I‘ve co-written a book with Mike Breen that came out on May 6, 2014. It’s all about the economics of Jesus, and what we call the five capitals. It deals with how to invest our time, energy and money in the things that really matter. It’s called Oikonomics: How to Invest in Life’s Five Capitals the Way Jesus Did, and you can order it here.
One of the issues we deal with in the book is whether following Jesus as a disciple is really a “sacrifice.” At least since Dietrich Bonhoeffer wrote his classic work, The Cost of Discipleship, it seems we have tended to look at discipleship through the lens of sacrifice. We pay attention to what we are giving up to follow Jesus. We focus on what we are losing.
But Jesus rarely spoke this way about discipleship. Don’t get me wrong: He did call people to sacrifice. The disciples left their livelihood to follow him, and this appeared to be a standard call from Jesus (the rich young ruler comes to mind).
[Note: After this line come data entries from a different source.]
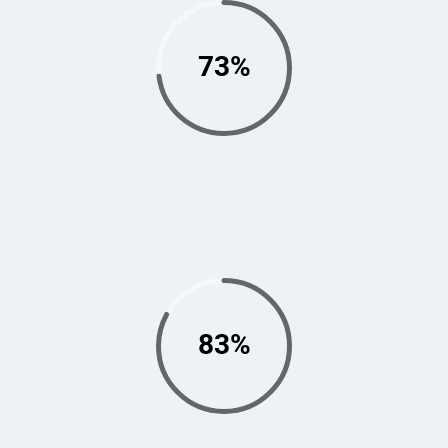
73%
83%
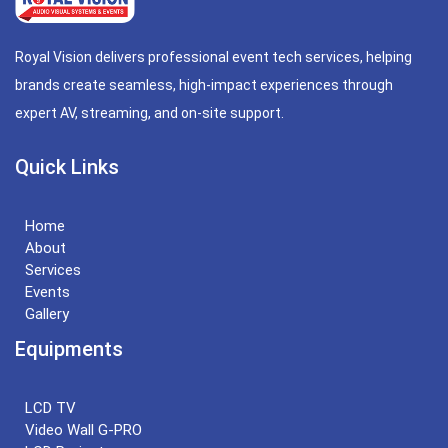
Royal Vision delivers professional event tech services, helping
brands create seamless, high-impact experiences through
expert AV, streaming, and on-site support.
Quick Links
Home
About
Services
Events
Gallery
Equipments
LCD TV
Video Wall G-PRO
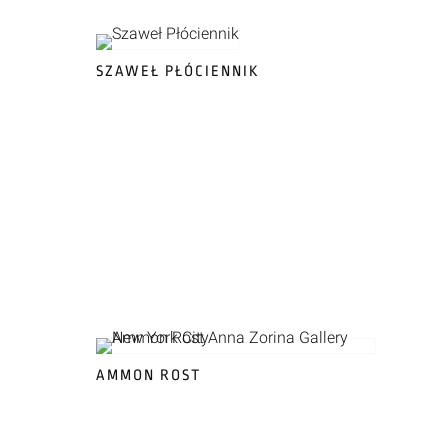
SZAWEŁ PŁÓCIENNIK
AMMON ROST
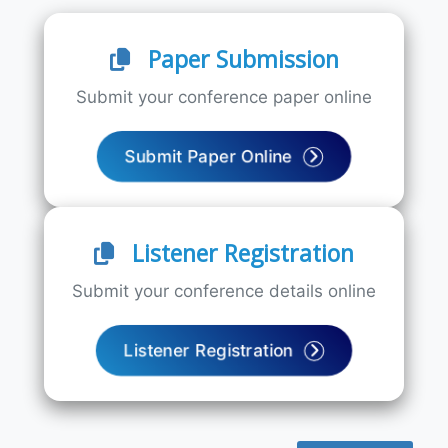
Paper Submission
Submit your conference paper online
Submit Paper Online
Listener Registration
Submit your conference details online
Listener Registration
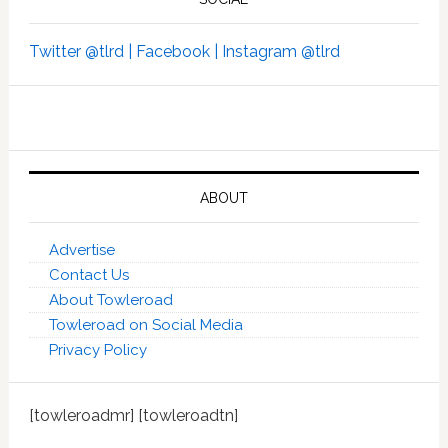
Twitter @tlrd |
Facebook |
Instagram @tlrd
ABOUT
Advertise
Contact Us
About Towleroad
Towleroad on Social Media
Privacy Policy
[towleroadmr] [towleroadtn]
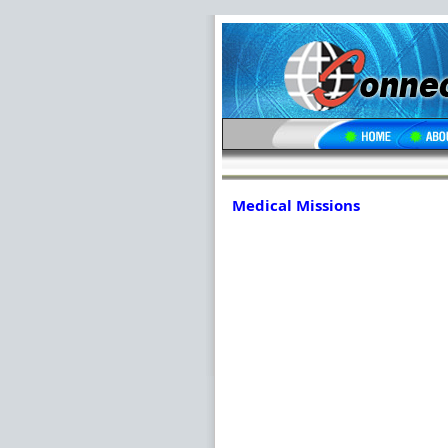
Medical Missions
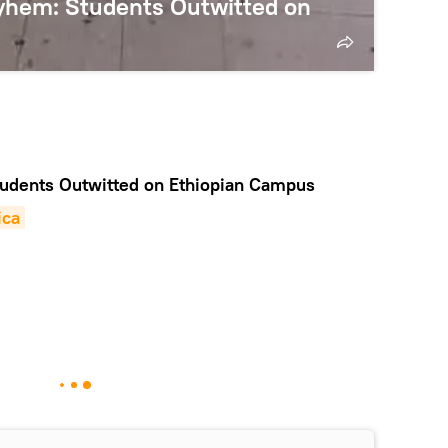
ayhem: Students Outwitted on
dents Outwitted on Ethiopian Campus
ica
But while he certainly did call people to sacrifice significantly to follow him, we notice that when Jesus talked about discipleship, he always spoke through the lens of investment.
He did call people to lay it all on the line to become his disciples, but he also promised that what initially looks and feels like a sacrifice will actually “pay off” in the end, which is essentially the same thing as making a good investment.
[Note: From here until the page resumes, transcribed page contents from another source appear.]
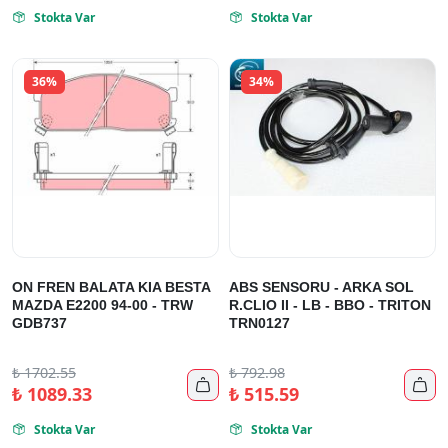
Stokta Var
Stokta Var


36%
34%
ON FREN BALATA KIA BESTA
ABS SENSORU - ARKA SOL
MAZDA E2200 94-00 - TRW
R.CLIO II - LB - BBO - TRITON
GDB737
TRN0127
₺
1702.55
₺
792.98


₺
1089.33
₺
515.59
Stokta Var
Stokta Var


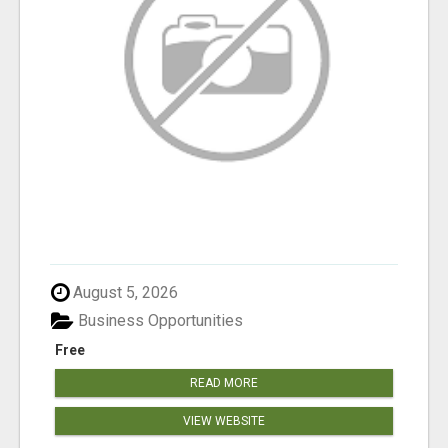
August 5, 2026
Business Opportunities
Free
READ MORE
VIEW WEBSITE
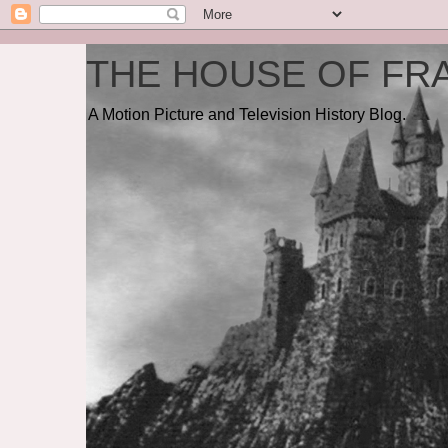
THE HOUSE OF FRA
A Motion Picture and Television History Blog.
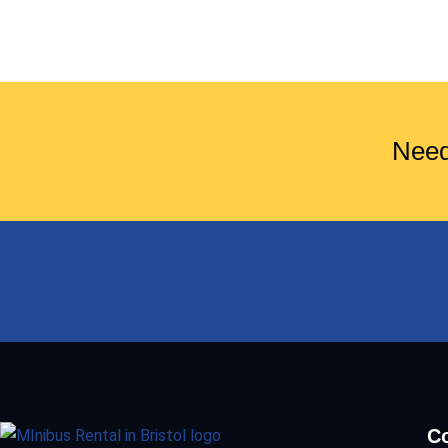
Need
Co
Think about these statements from Jesus through the lens of investment.
“Whoever finds their life will lose it, and whoever loses their life for my sake will find it” (Matt 10:39).
“The kingdom of heaven is like treasure hidden in a field. When a man found it, he hid it again, and then in his joy went and sold all he had and bought that field” (Matt 13:44).
“And everyone who has left houses or brothers or sisters or father or mother or wife or children or fields for my sake will receive a hundred times as much and will inherit eternal life” (Matt 19:29).
What’s striking about these and other passages is the promise of a return on the investment. It’s not just a call to lose your life because it’s the “right thing to do” or because it’s what God wants; it’s a promise that you’ll actually find real life if you will only let go of the old one! It’s the deal of a lifetime! A free upgrade! A very good investment.
As Dallas Willard has said, “The cost of non-discipleship is much higher than the cost of discipleship. Discipleship is a bargain.” In other words, Jesus isn’t talking about making a sacrifice because it’s the right thing to do, he’s talking about a sacrifice that actually becomes an investment that yields a return.